Is there a way within CSS to know that a popover is still open? Yes, enter the :popover-open
pseudo-class.
The :popover-open
pseudo-class selects an open popover. We can use it in combination with :has()
from earlier to prevent the message from showing up if a popover is still open on the page. Here’s what it looks like to chain these things together to work like an and
conditional statement.
/* If #game does *not* have an open #root
* but has an element with an open popover
* (i.e. the game isn't over),
* then select the #congrats element...
*/
#game:has(#root:not([open])):has(:popover-open) #congrats {
/* ...and hide it */
display: none;
}
Now, the player is only congratulated when they actually, you know, win.
Conversely, if a player is unable to pop all of the balloons before a timer expires, we ought to inform the player that the game is over. Since we don’t have an if()

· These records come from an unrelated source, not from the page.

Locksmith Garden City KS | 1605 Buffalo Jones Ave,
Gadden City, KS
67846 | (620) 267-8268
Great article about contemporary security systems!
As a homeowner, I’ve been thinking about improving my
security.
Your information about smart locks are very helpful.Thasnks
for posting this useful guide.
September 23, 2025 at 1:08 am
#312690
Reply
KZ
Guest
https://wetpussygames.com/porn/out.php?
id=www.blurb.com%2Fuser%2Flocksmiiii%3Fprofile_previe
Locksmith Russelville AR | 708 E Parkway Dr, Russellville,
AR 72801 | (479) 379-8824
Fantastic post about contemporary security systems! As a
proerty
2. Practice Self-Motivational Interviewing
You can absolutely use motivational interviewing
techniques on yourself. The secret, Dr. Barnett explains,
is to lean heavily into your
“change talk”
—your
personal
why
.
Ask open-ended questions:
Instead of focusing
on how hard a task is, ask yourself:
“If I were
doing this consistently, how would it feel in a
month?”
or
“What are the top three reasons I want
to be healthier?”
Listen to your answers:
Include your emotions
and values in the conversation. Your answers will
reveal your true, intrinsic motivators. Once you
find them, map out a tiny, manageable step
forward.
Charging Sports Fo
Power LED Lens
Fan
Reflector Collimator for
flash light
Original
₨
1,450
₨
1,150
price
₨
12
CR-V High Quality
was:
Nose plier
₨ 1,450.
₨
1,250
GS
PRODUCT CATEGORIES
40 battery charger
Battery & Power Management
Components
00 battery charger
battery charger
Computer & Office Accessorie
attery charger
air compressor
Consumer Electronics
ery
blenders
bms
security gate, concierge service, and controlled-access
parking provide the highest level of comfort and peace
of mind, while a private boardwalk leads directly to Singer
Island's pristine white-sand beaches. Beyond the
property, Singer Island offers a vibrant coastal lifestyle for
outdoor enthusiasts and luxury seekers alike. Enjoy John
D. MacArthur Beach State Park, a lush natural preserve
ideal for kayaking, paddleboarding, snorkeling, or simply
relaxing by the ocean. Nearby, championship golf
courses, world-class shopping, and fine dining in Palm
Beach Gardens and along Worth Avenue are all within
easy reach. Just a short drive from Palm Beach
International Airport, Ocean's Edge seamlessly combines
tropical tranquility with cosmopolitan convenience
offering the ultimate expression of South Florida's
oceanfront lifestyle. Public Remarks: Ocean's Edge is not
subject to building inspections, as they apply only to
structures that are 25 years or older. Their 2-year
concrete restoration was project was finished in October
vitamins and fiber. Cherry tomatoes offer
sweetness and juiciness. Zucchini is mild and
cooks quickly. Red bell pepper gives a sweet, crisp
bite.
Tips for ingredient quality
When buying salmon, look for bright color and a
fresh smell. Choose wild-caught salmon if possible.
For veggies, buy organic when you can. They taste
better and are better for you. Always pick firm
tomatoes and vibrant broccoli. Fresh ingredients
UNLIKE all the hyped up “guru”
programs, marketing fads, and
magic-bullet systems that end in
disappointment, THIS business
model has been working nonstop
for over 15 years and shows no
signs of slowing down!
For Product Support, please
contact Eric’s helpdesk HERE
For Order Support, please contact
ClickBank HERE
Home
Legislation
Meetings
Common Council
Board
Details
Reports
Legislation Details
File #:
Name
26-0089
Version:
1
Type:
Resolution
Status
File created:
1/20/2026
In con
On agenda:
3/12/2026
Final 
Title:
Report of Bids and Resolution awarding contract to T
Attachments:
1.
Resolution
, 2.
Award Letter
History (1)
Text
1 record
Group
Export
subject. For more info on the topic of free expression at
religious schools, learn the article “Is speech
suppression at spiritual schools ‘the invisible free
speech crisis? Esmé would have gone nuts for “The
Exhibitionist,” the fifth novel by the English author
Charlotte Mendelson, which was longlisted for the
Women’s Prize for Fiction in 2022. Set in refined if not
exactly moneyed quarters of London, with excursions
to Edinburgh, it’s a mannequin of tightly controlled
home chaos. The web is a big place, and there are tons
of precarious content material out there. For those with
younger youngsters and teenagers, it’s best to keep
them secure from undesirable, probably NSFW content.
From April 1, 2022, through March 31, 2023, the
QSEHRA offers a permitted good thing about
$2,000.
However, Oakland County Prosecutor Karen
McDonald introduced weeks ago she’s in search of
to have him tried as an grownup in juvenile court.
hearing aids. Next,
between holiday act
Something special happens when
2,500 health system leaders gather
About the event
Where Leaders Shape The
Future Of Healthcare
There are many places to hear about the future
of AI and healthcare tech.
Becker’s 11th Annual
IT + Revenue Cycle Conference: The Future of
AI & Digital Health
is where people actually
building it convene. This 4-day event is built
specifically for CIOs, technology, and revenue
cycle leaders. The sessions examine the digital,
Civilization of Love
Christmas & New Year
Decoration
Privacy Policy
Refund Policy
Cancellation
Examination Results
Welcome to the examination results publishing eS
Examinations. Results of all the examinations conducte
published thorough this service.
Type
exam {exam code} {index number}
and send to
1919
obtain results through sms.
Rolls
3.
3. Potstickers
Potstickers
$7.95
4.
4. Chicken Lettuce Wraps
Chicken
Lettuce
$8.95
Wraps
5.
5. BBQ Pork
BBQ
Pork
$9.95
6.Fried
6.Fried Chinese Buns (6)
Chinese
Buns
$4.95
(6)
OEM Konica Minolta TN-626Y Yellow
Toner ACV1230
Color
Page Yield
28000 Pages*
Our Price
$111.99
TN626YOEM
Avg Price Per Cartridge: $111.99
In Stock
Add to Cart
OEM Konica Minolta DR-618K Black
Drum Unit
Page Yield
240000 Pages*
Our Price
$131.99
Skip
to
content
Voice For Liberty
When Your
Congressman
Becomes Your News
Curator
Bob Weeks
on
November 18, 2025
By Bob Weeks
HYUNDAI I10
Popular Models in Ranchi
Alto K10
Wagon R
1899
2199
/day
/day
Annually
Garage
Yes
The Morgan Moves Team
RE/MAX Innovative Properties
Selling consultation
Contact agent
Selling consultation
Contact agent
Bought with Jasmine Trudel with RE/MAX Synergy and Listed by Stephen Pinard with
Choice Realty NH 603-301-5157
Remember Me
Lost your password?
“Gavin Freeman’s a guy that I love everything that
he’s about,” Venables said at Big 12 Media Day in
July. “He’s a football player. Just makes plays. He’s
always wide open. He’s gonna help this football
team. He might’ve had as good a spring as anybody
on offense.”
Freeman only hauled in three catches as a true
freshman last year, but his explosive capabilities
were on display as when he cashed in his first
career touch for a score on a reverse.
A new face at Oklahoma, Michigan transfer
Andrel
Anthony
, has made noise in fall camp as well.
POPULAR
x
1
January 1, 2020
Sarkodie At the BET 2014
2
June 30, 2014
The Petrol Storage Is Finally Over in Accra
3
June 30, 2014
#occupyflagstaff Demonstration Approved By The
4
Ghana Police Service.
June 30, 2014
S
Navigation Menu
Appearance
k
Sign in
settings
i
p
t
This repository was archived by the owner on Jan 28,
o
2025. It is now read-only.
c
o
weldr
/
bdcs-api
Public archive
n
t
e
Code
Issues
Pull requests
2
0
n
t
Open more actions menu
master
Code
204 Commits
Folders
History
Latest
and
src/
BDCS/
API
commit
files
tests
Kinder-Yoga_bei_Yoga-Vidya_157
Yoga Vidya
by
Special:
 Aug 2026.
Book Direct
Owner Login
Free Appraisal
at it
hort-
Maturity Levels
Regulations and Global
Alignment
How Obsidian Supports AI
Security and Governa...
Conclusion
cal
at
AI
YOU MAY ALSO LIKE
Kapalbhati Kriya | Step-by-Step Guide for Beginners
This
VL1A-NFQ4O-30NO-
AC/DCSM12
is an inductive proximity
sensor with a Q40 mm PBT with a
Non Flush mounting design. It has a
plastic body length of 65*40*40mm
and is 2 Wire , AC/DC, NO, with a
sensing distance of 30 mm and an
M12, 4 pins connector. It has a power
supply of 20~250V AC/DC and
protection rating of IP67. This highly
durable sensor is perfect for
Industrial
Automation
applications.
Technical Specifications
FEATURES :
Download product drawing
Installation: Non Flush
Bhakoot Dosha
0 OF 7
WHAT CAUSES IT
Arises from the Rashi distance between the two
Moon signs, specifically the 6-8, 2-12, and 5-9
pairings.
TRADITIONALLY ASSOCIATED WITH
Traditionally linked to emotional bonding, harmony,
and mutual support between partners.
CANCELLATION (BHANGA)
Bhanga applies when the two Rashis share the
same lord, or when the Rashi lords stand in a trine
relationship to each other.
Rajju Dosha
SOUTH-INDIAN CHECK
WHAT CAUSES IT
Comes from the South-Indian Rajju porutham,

conditional statement in CSS (not yet, at least) we’ll run an animation for one minute so that this message fades in to end the game.
#fail {
animation: fadein 0.5s forwards 60s;
display: flex;
opacity: 0;
z-index: -1;
}
@keyframes fadein {
0% {
opacity: 0;
z-index: -1;
}
100% {
opacity: 1;
z-index: 10;
}
}
But we don’t want the fail message to trigger if the victory screen is showing, so we can write a selector that prevents the #fail
message from displaying at the same time as #congrats
message.
#game:has(#root:not([open])) #fail {
display: none;
}
We need a game timer
A player should know how much time they have to pop all of the balloons. We can create a rather “simple” timer with an element that takes up the screen’s full width (100vw
), scaling it in the horizontal direction, then matching it up with the animation above that allows the #fail
message to fade in.
#timer {
width: 100vw;
height: 1em;
}
#bar {
animation: 60s timebar forwards;
background-color: #e60b0b;
width: 100vw;
height: 1em;
transform-origin: right;
}
@keyframes timebar {
0% {
scale: 1 1;
}
100% {
scale: 0 1;
}
}
Having just one point of failure can make the game a little too easy, so let’s try adding a second <details>
element with a second “root” ID, #root2
. Once more, we can use :has
to check that neither the #root
nor #root2
elements are open
before displaying the #congrats
message.
#game:has(#root:not([open])):has(#root2:not([open])) #congrats {
display: flex;
}
Wrapping up
The only thing left to do is play the game!
Fun, right? I’m sure we could have built something more robust without the self-imposed limitation of a JavaScript-free approach, and it’s not like we gave this a good-faith accessibility pass, but pushing an API to the limit is both fun and educational, right?
I’m interested: What other wacky ideas can you think up for using popovers? Maybe you have another game in mind, some slick UI effect, or some clever way of combining popovers with other emerging CSS features, like anchor positioning. Whatever it is, please share!